ZİVİNGÎ
Anadolu
velîlerinden. Eruh'a bağlı Fındık nâhiyesinin Zivinga köyünde doğdu. İsmi
Muhammed'dir. 1971 senesinde vefât etti. Sekiz yaşında babasını kaybetti. Bu
yaşta âilelerinin âdeti üzerine ilim tahsîline başladı. Önce dedelerinin
talebelerinden olan Şeyh Hüseyin'den okudu. Sonra Cizre'ye gidip Eruh'a bağlı
Tanzî Medresesinde babasının icâzetli talebesi Molla Muhammed Nursî'den ders
aldı. Beş sene de Molla İbrâhim Kenânî'den ilim öğrenip icâzet aldı. Tasavvufta
ise o bölgedeki meşhûr velîlerden Şeyh Hüseyin Basretî'nin sohbetinde kemâle
erdi.
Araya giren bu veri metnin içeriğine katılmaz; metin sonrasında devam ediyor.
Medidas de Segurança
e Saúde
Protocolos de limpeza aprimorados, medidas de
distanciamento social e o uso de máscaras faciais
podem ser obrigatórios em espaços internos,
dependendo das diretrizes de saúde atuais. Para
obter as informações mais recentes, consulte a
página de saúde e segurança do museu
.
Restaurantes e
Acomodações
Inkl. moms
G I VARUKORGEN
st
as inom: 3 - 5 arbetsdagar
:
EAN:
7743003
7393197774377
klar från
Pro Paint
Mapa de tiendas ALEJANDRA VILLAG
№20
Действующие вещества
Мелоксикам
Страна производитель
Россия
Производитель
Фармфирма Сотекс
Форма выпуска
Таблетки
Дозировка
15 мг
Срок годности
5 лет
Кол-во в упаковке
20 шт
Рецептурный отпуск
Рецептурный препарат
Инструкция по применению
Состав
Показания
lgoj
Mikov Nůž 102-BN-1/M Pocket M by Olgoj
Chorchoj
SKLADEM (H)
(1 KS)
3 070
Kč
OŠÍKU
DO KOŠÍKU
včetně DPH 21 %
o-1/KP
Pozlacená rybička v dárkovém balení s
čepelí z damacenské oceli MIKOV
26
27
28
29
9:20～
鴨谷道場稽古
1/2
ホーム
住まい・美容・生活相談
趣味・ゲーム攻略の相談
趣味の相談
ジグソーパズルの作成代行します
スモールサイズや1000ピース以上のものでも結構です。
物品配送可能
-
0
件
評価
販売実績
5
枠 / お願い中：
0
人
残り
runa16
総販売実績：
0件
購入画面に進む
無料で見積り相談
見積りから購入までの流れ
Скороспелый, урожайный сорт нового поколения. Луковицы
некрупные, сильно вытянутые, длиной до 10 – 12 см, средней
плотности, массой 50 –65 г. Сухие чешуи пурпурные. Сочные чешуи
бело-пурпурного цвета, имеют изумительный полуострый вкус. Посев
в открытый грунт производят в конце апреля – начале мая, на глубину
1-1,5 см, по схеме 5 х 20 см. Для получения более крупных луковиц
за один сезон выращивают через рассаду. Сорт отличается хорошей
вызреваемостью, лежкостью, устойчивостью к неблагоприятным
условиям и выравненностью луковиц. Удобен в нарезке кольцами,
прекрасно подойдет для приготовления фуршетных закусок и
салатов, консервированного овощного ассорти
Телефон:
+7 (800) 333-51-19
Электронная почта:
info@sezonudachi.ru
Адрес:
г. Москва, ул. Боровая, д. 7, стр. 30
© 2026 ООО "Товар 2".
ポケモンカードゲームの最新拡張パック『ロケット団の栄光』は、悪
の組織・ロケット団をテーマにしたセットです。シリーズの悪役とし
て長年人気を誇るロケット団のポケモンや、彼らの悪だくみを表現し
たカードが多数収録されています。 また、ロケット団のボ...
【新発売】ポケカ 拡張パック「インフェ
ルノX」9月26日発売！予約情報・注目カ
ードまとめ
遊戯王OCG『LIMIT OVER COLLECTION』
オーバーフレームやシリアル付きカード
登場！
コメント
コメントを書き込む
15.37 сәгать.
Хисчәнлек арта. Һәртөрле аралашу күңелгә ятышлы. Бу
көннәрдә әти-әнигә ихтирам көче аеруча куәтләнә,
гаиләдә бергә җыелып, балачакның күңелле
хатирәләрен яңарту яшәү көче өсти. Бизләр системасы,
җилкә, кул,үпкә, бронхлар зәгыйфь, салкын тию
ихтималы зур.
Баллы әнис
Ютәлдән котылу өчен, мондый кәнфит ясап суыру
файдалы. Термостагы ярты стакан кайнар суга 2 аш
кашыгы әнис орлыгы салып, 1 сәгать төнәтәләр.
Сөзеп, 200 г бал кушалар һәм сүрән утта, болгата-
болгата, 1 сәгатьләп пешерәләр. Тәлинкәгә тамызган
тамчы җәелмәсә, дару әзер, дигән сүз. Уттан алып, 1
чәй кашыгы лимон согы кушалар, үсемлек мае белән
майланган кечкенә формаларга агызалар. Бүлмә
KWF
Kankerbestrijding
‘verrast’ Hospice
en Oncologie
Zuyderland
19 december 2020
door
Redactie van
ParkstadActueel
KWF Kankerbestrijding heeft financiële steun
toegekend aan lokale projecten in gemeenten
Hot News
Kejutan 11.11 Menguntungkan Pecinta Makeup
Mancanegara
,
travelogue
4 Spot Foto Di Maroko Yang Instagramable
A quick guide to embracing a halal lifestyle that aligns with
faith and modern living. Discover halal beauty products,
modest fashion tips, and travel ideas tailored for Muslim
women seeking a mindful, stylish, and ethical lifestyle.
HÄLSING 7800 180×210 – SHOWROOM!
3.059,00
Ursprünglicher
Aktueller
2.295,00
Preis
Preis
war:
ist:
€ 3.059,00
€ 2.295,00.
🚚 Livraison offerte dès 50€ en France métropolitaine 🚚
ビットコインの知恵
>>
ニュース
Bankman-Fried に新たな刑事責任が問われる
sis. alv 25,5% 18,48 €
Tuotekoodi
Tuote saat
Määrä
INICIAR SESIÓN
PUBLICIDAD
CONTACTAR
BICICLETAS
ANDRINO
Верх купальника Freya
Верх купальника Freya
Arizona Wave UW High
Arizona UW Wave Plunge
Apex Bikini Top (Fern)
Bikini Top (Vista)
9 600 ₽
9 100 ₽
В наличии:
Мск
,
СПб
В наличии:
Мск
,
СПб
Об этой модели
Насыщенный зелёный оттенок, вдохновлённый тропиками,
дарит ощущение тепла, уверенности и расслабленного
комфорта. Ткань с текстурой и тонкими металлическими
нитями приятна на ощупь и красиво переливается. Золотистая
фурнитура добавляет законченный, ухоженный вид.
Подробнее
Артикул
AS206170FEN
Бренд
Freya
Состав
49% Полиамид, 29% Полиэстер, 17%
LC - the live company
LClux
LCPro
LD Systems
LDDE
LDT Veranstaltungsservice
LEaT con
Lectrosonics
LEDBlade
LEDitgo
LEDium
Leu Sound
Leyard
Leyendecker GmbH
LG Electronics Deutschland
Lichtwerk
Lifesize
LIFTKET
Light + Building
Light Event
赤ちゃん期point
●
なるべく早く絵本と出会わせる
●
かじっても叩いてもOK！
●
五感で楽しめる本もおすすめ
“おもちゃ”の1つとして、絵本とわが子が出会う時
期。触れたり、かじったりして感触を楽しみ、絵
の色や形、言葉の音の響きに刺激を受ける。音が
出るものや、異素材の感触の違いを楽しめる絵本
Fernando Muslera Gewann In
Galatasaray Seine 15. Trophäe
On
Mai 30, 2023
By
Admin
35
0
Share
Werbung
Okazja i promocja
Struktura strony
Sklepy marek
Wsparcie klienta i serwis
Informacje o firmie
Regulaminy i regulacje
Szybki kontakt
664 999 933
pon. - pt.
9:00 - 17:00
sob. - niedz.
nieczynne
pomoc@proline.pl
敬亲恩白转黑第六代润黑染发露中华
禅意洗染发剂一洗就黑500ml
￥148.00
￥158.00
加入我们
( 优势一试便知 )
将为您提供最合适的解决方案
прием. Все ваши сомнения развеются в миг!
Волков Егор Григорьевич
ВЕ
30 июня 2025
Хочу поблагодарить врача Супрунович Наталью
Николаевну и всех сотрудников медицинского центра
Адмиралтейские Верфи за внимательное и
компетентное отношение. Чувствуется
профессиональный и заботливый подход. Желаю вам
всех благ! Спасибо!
Ömrünü ilimle geçirdi. Talebelerine ders verme ve yetiştirme husûsunda son
derece mahâretliydi.
Talebelerinden Seyyid Tâhir şöyle anlatır: "Bir gün bütün talebeleri huzûrunda
iken bir kimsenin ismini söyleyerek; "Falan kişinin üzerine namaz farz
değildir!" dedi. Bu sözlere şaşırdık. Çünkü bahsi geçen kimse akıl bâliğ bir
kimseydi. Bizim şaştığımızı görünce; "Tabi evlâdlarım üzerine farz olmaz. Çünkü
delidir! O kimse gâyet akıllı ve okuması da iyi idi. Aradan on beş sene geçti.
Aklî dengesini kaybettiğini duyduk. Hocamızın vaktiyle neden öyle söylediğini o
zaman anladık."
Yine bu
talebesi anlatır:"Bir zaman göçerlerin bir kabîlesine imâmlık yapıyordum.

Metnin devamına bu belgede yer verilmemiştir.